How severe does this issue affect your experience of using Ray?
- Medium: It contributes to significant difficulty to complete my task, but I can work around it.
The Problem:
I have a large ray dataset and want to split it like this:
train_ds, test_ds = ray_ds.train_test_split(test_size=0.05, shuffle=True)

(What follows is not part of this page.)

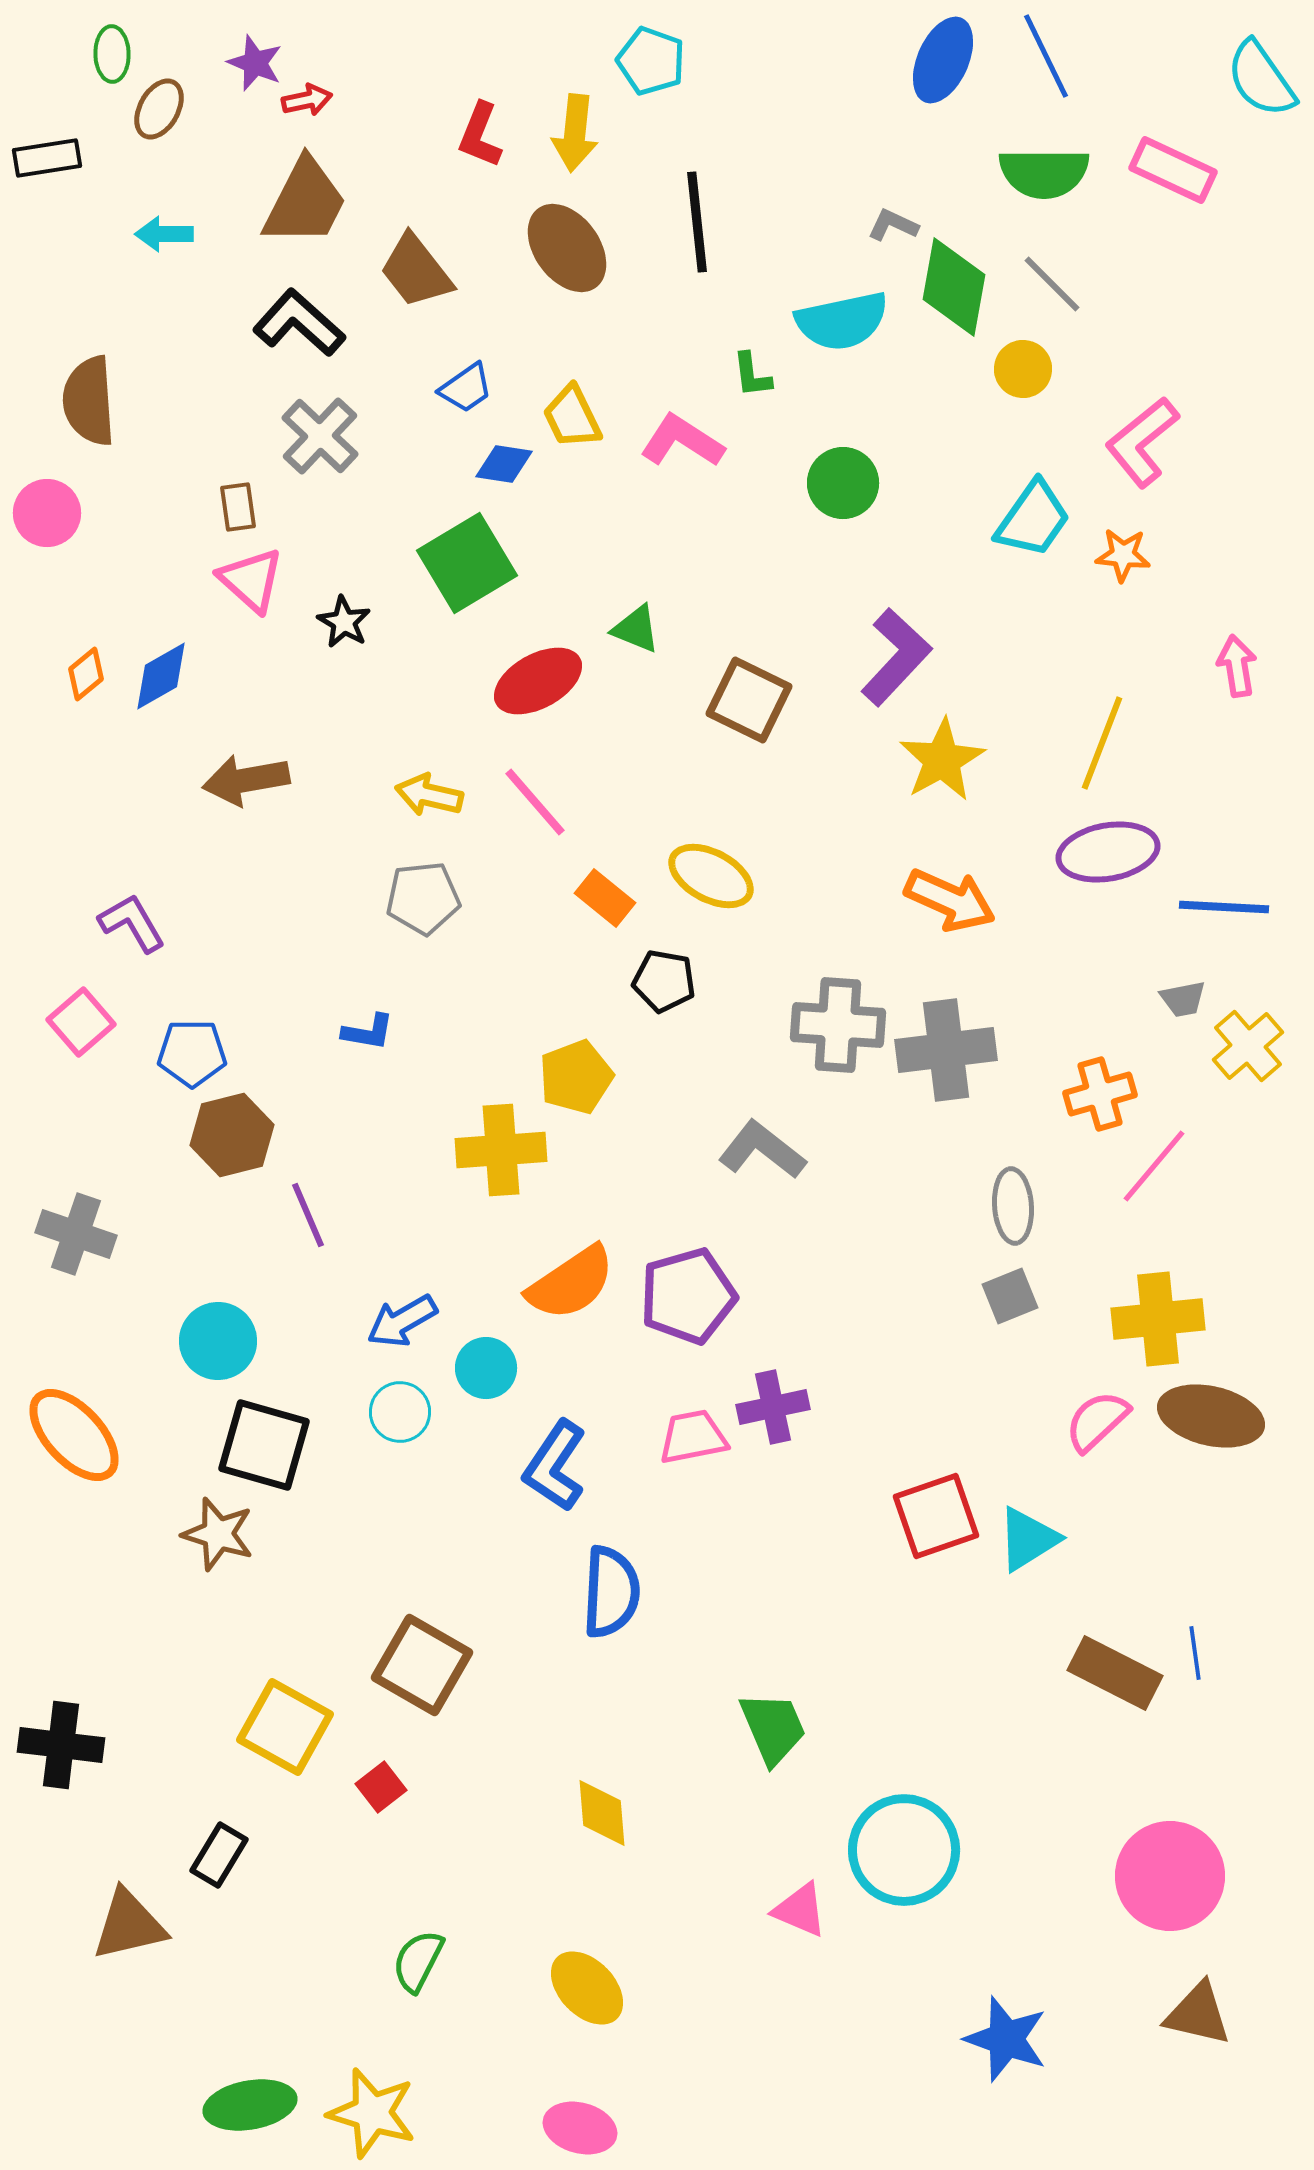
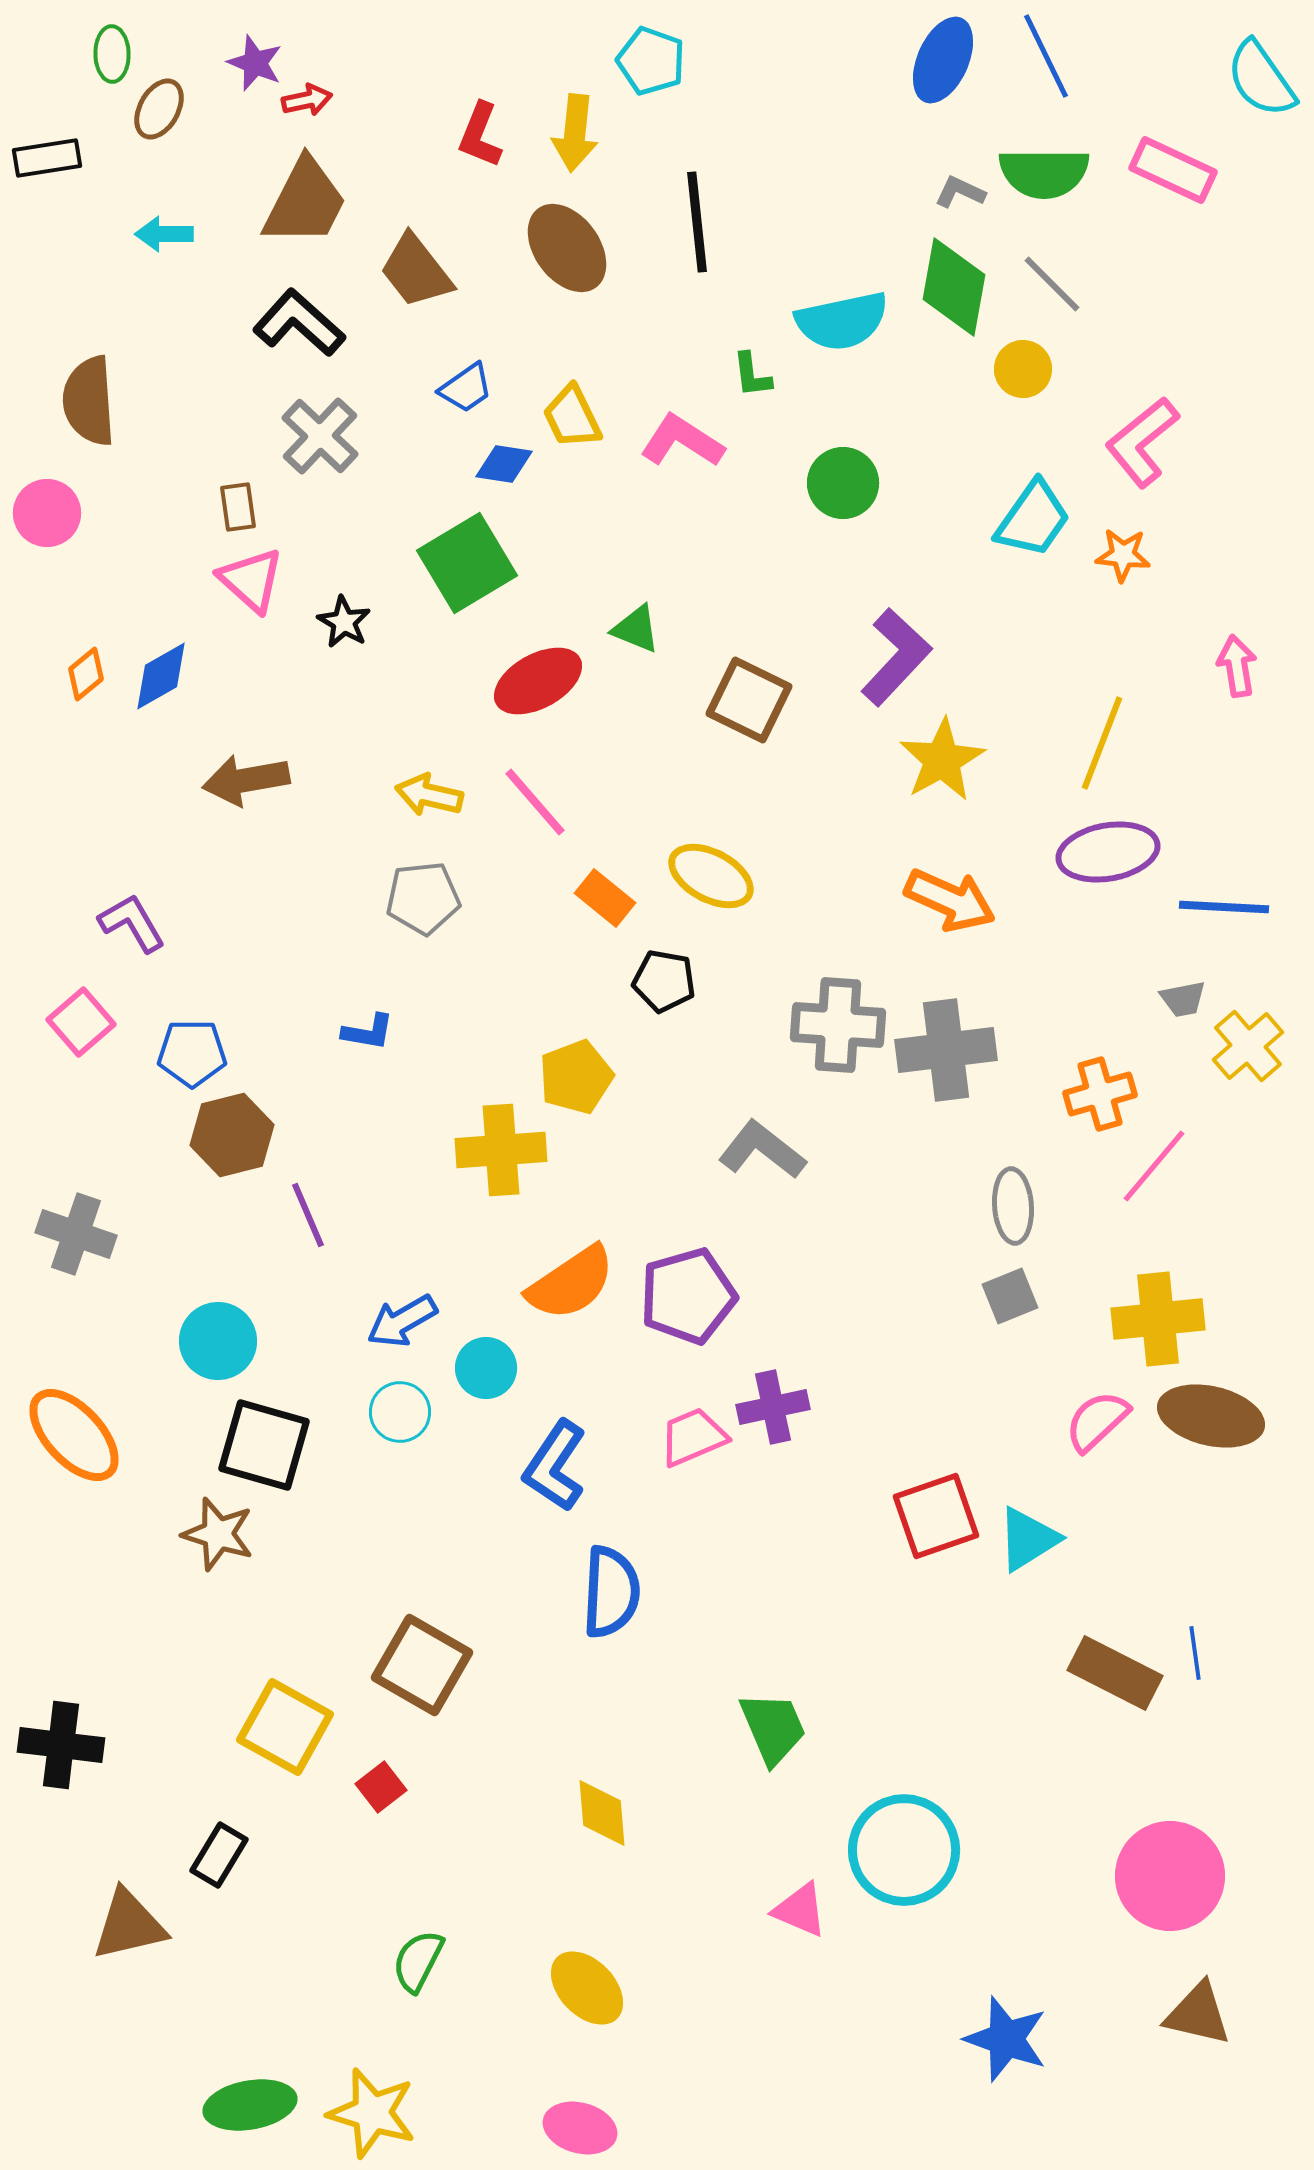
gray L-shape at (893, 225): moved 67 px right, 33 px up
pink trapezoid at (693, 1437): rotated 12 degrees counterclockwise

for batch in train.iter_torch_batches(batch_size=1, device="cuda:0", ):
# training
Unfortunately it only works with shuffle=False
otherwise I get the following error:
Traceback (most recent call last):
File "/home/USER/PycharmProjects/Projectname_Preprocessing/CanonicalDataset.py", line 395, in <module>
for batch in train.iter_torch_batches(batch_size=1, device="cuda:0", ):
File "/home/USER/anaconda3/envs/Projectname_Preprocessing/lib/python3.9/site-packages/ray/data/dataset.py", line 2523, in iter_torch_batches
for batch in self.iter_batches(
File "/home/USER/anaconda3/envs/Projectname_Preprocessing/lib/python3.9/site-packages/ray/data/dataset.py", line 2450, in iter_batches
yield from batch_blocks(
File "/home/USER/anaconda3/envs/Projectname_Preprocessing/lib/python3.9/site-packages/ray/data/_internal/block_batching.py", line 129, in batch_blocks
yield from get_batches(block_window[0])
File "/home/USER/anaconda3/envs/Projectname_Preprocessing/lib/python3.9/site-packages/ray/data/_internal/block_batching.py", line 99, in get_batches
result = _format_batch(batch, batch_format)
File "/home/USER/anaconda3/envs/Projectname_Preprocessing/lib/python3.9/site-packages/ray/data/_internal/block_batching.py", line 147, in _format_batch
batch = BlockAccessor.for_block(batch).to_numpy()
File "/home/USER/anaconda3/envs/Projectname_Preprocessing/lib/python3.9/site-packages/ray/data/_internal/arrow_block.py", line 217, in to_numpy
arrays.append(array.to_numpy(zero_copy_only=False))
File "/home/USER/anaconda3/envs/Projectname_Preprocessing/lib/python3.9/site-packages/ray/air/util/tensor_extensions/arrow.py", line 285, in to_numpy
return self._to_numpy(zero_copy_only=zero_copy_only)
File "/home/USER/anaconda3/envs/Projectname_Preprocessing/lib/python3.9/site-packages/ray/air/util/tensor_extensions/arrow.py", line 269, in _to_numpy
return np.ndarray(shape, dtype=ext_dtype, buffer=data_buffer, offset=offset)
TypeError: buffer is too small for requested array
I’m grateful for any ideas how to fix it.